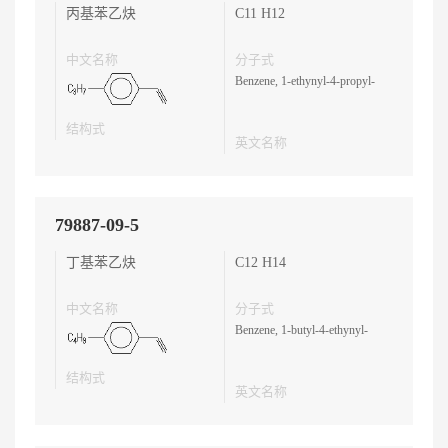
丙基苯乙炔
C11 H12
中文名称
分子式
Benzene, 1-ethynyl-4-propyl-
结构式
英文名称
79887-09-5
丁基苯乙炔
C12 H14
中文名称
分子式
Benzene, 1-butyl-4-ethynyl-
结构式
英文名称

---

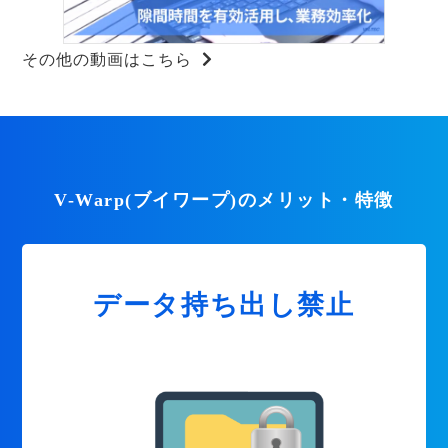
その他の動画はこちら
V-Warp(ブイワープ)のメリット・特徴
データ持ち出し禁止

...

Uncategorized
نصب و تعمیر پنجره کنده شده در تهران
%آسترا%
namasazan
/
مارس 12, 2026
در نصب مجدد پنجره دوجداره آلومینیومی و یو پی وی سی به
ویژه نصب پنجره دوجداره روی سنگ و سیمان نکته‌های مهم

EXERCISE BRIEF:
Show each line of the data that contains the string "پنجره".

ANSWER BOX:
نصب و تعمیر پنجره کنده شده در تهران
در نصب مجدد پنجره دوجداره آلومینیومی و یو پی وی سی به
ویژه نصب پنجره دوجداره روی سنگ و سیمان نکته‌های مهم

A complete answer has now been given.